JAKARTA- Menteri Hukum dan HAM, Patrialis Akbar mengungkapkan bahwa keinginan pihak Pusat Pelaporan dan Analisa Transaksi Keuangan (PPATK) supaya boleh melapor transaksi keuangan mencurigakan ke Komisi Pemberantasan Korupsi dan Badan Narkotika Nasional bukan tanpa sebab. Selama ini, kata Patrialis, PPATK mengeluh karena laporan mereka kerap tak ditindaklanjuti.

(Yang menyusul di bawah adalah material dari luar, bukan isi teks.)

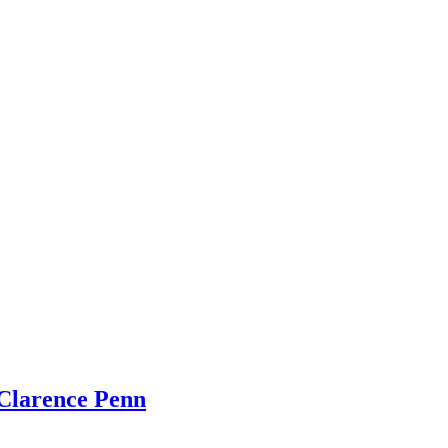
Clarence Penn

"Ini laporan PPATK. Banyak laporan yang diserahkan PPATK tapi tidak ditindaklanjuti oleh beberapa instansi yang seharusnya menindaklanjuti," ujar Patrialis di Gedung Kementerian Hukum dan HAM, Jakarta, Sabtu (31/7). Hal ini ia katakan terkait dengan Rancangan Undang-undang (RUU) tentang Pencucian Uang yang akan memperbolehkan PPATK melaporkan rekening mencurigakan ke KPK dan BNN. Selama ini, PPATK hanya boleh melapor ke Kepolisian dan Kejaksaan.
Walaupun begitu, Patrialis menolak menyatakan bahwa institusi kepolisian dan kejaksaan yang kerap menolak laporan PPATK. "Bukan saya yang bilang itu. Pokoknya dilaporkan PPATK banyak laporan mereka tidak ditindak lanjuti.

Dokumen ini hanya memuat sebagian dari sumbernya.